- Problem description -
Omit the pictures while printing every entry below exactly as given.

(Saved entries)
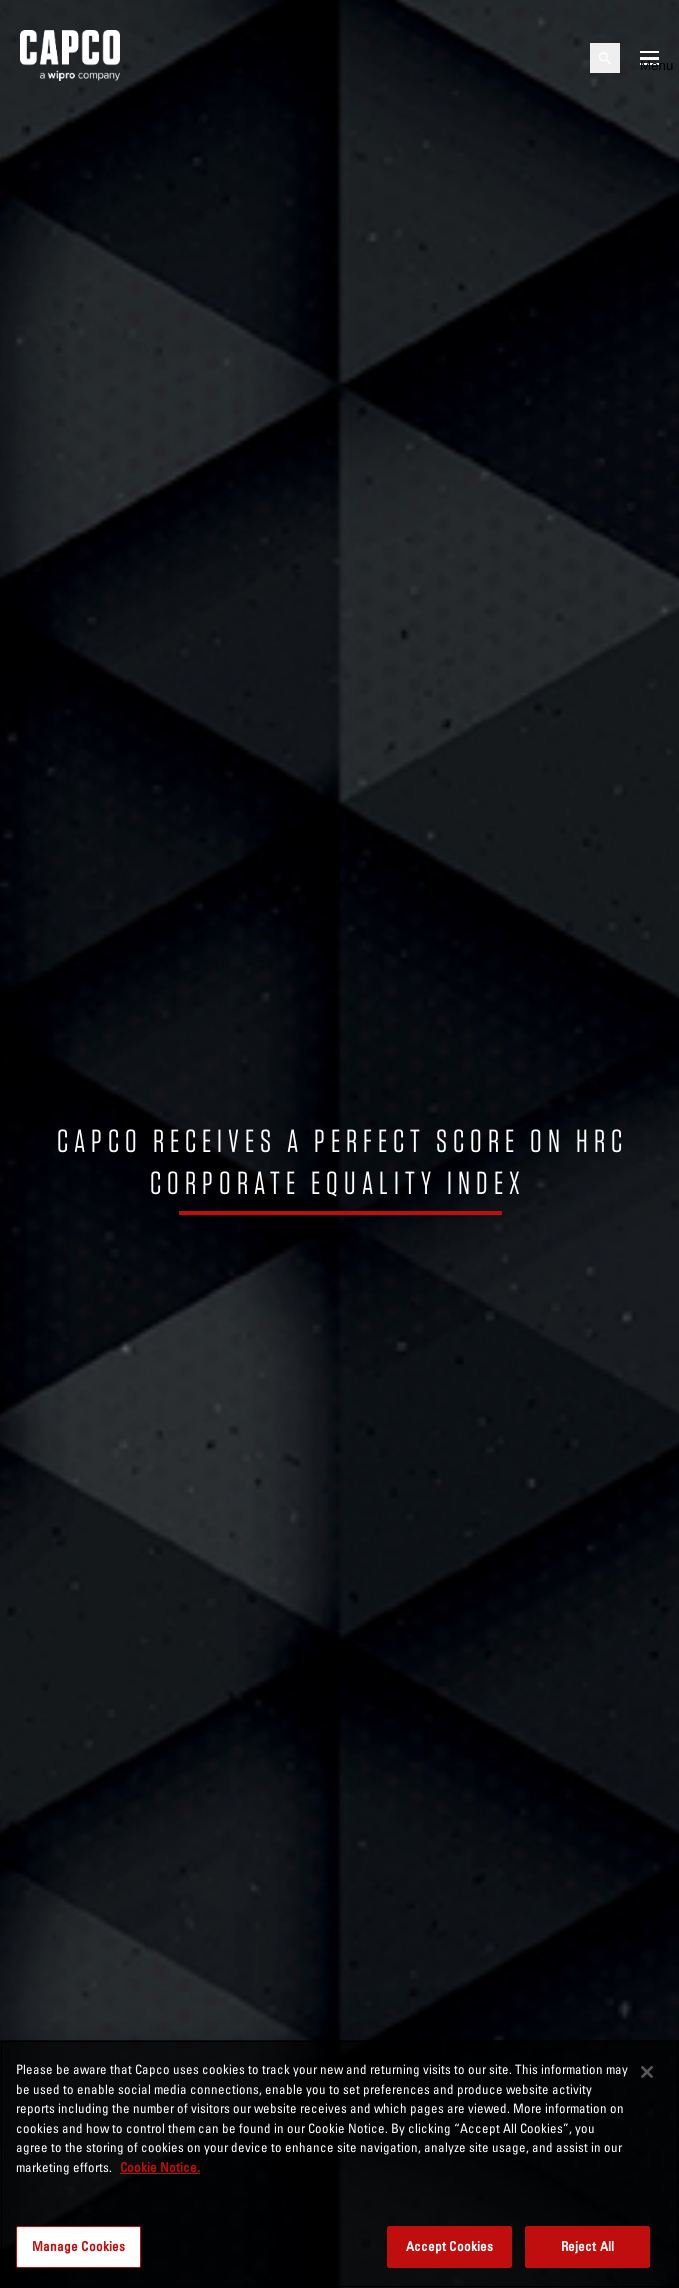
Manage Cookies (79, 2246)
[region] (339, 2164)
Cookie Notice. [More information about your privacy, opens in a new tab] (160, 2167)
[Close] (647, 2072)
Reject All (587, 2246)
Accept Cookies (450, 2246)
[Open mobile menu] (649, 58)
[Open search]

- Expected answer -
Manage Cookies (79, 2246)
[region] (339, 2164)
Cookie Notice. [More information about your privacy, opens in a new tab] (160, 2167)
[Close] (647, 2072)
Reject All (587, 2246)
Accept Cookies (450, 2246)
[Open mobile menu] (649, 58)
[Open search]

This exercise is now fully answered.